1. A systolic matrix cell, comprising: the system comprises a weight register, a data register, a multiplier, an accumulator, an alternative selector and a partial sum register;

the weight register is used for storing weights;

the data register is used for storing input data;

the alternative selector is connected with the part and the register; the alternative selector is used for outputting the output value of the accumulator according to a first control signal before input of input data is completed; the alternative selector is also used for stopping the output of the output value of the accumulator according to a second control signal after the input data is input;

the part and the register are used for storing the output value of the accumulator before the input of the input data is finished and outputting the output value of the accumulator after the input of the input data is finished;

the delay device is arranged between two adjacent ripple matrix units, the calculation result is delayed by one cycle every time the ripple matrix unit is moved to the right or to the next ripple matrix unit, the alternative selector is correspondingly delayed by one cycle, and then the numerical value of the accumulator is transmitted upwards.

2. The systolic matrix unit of claim 1, where the weights are a 3 x 3 matrix.

3. The systolic matrix unit of claim 1, where the input data is a 3 x 3 matrix.

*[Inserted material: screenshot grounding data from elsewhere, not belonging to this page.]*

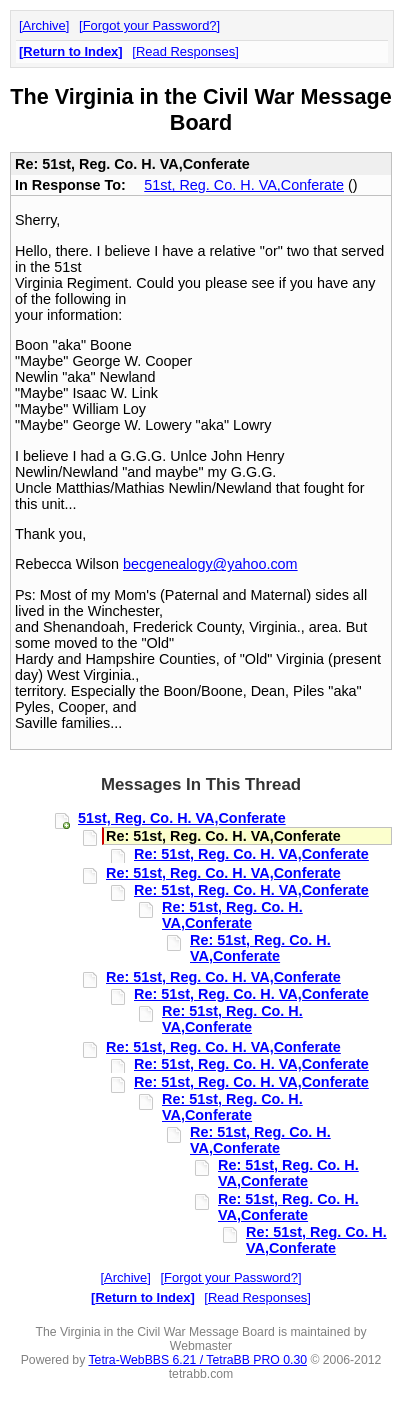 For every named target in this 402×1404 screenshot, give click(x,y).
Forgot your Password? (150, 25)
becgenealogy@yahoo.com (210, 564)
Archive (44, 25)
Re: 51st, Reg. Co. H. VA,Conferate (251, 854)
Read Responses (185, 51)
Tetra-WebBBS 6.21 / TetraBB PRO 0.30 (197, 1360)
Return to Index (70, 51)
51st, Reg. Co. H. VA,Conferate (244, 185) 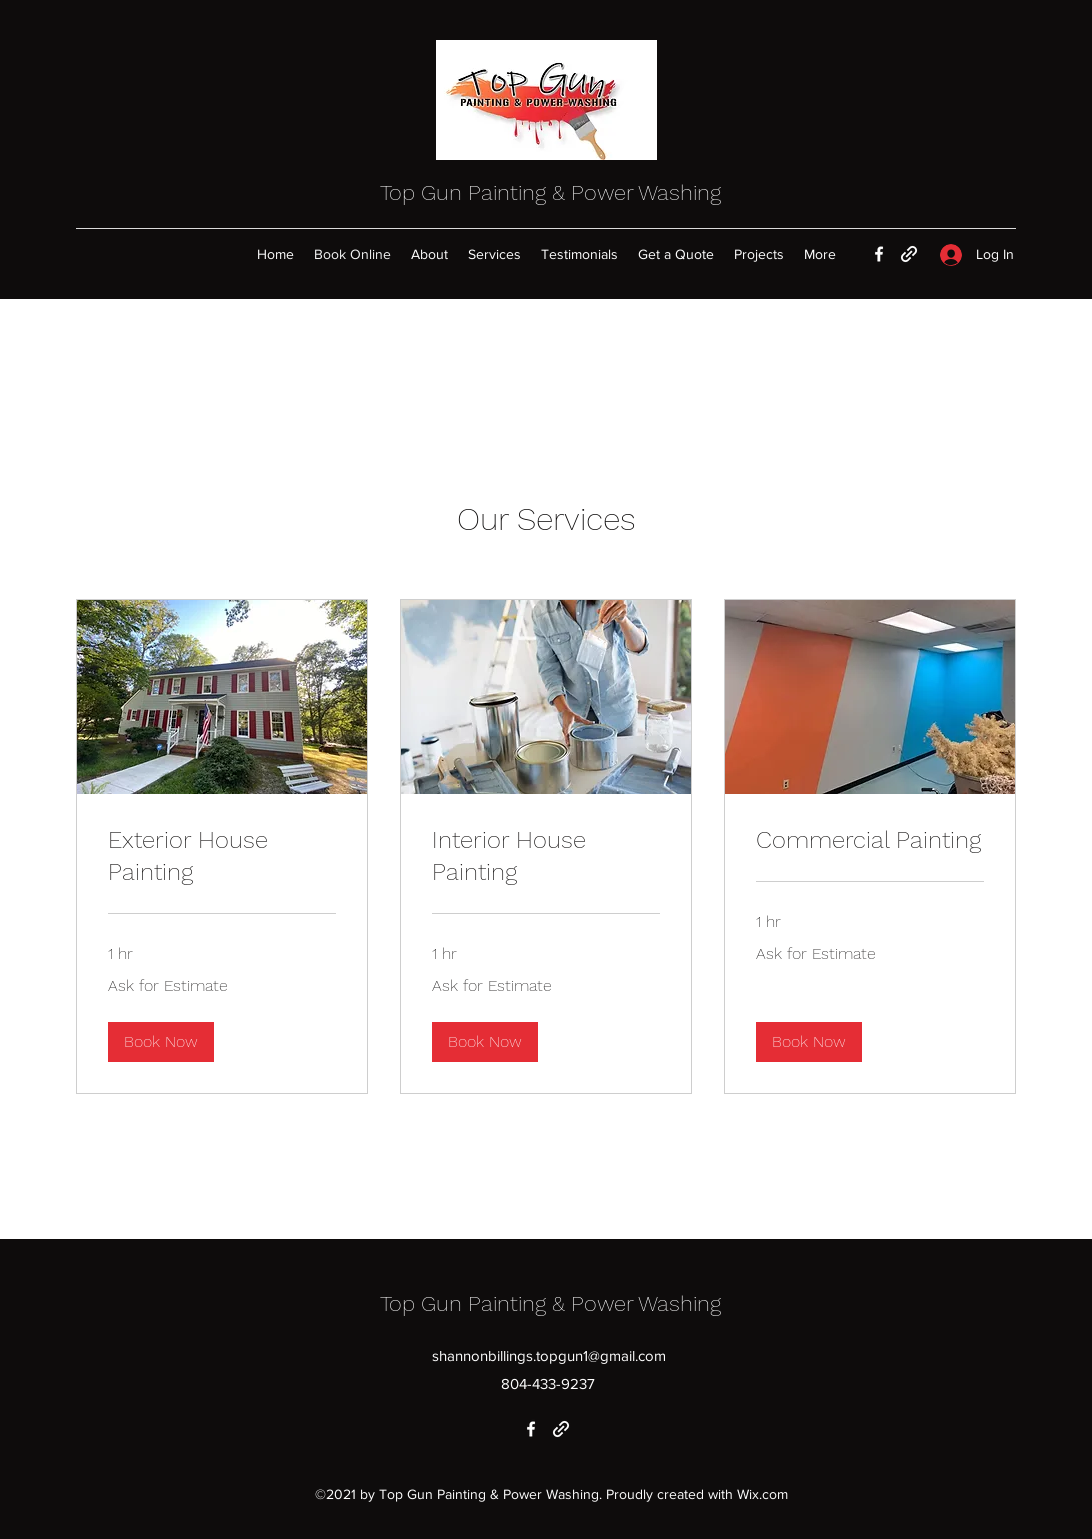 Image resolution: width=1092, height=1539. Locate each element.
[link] (222, 857)
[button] (161, 1042)
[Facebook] (879, 254)
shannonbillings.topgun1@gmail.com (549, 1355)
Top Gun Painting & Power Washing (550, 192) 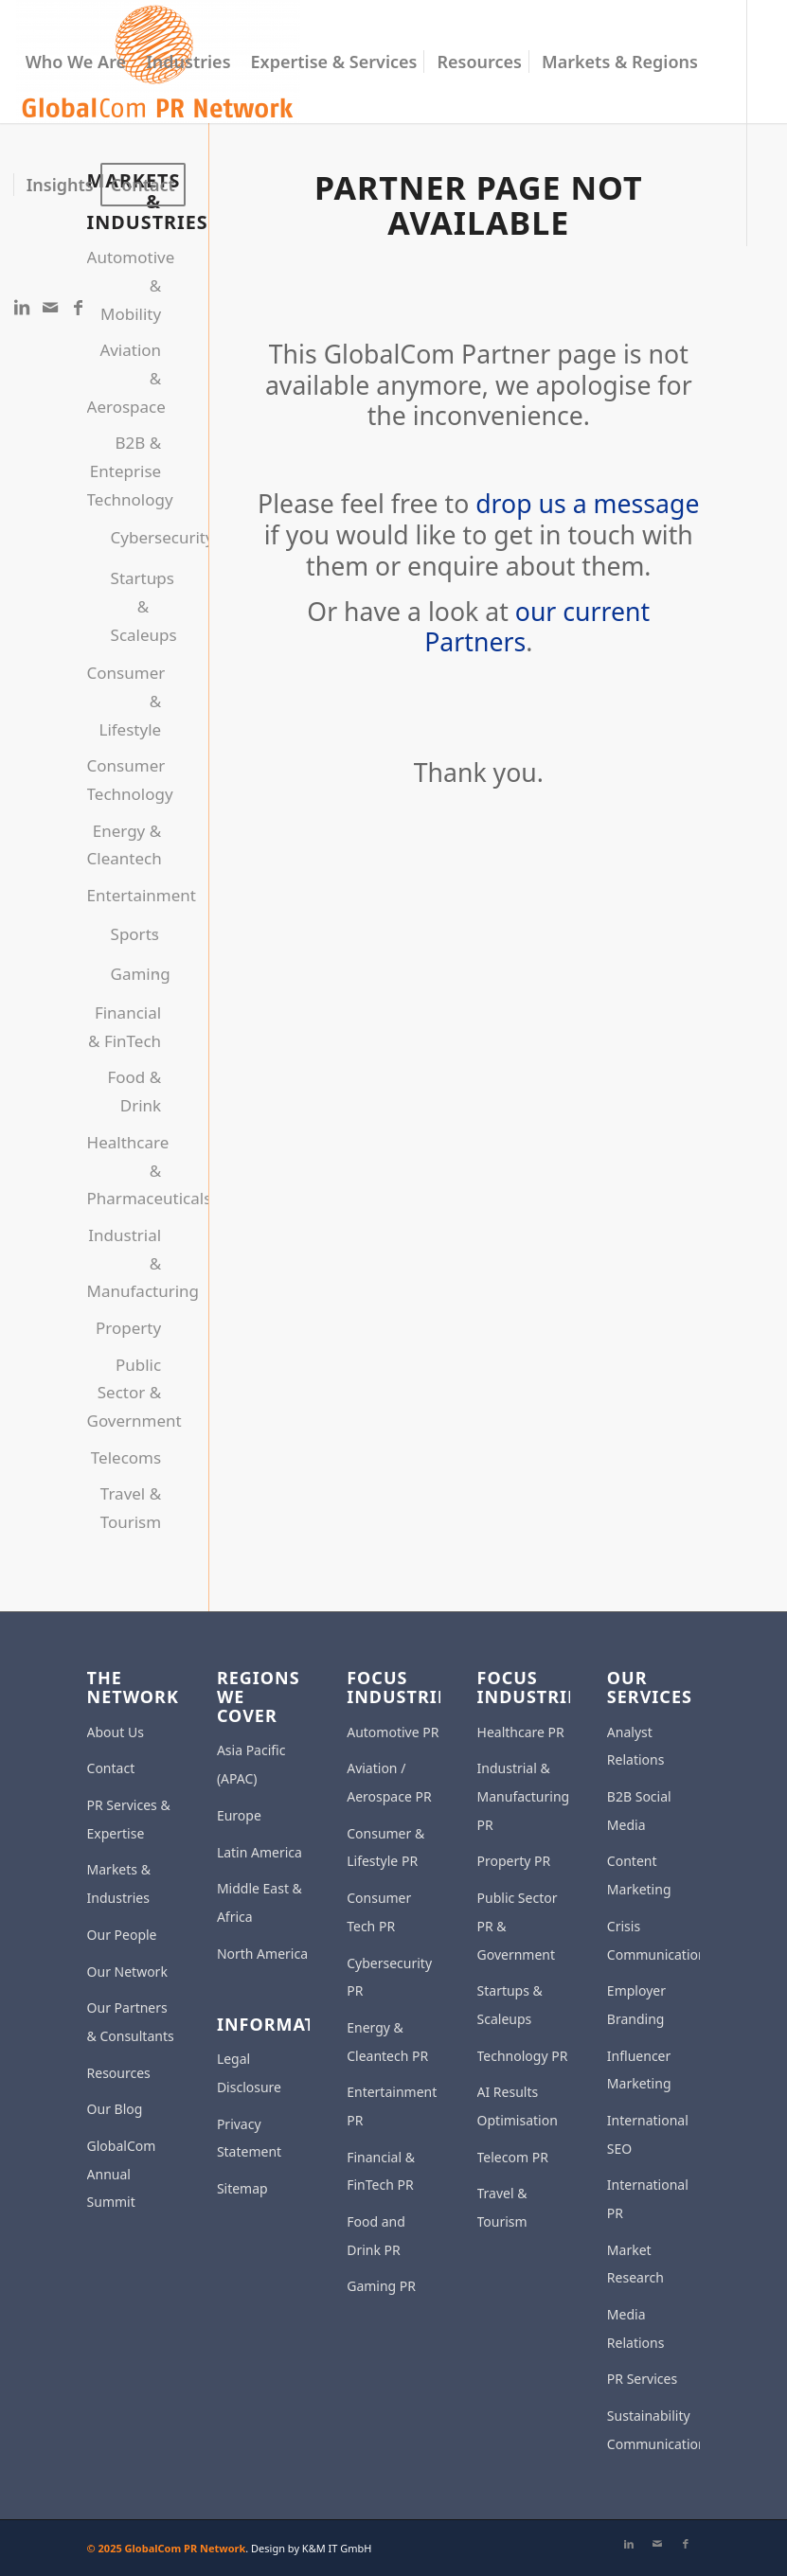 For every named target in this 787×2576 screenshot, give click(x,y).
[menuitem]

4. A systolic matrix calculation device for implementing a systolic matrix unit as claimed in any one of claims 1-3, characterized in that it includes: an array controller, a weight storage unit, an output data storage unit, an input data storage unit, a systolic array and a plurality of delays; the systolic array comprises a plurality of systolic matrix cells;

the delayer is arranged between two adjacent ripple matrix units;

5. The systolic matrix calculation device of claim 4, where the systolic matrix is a 3 x 3 matrix.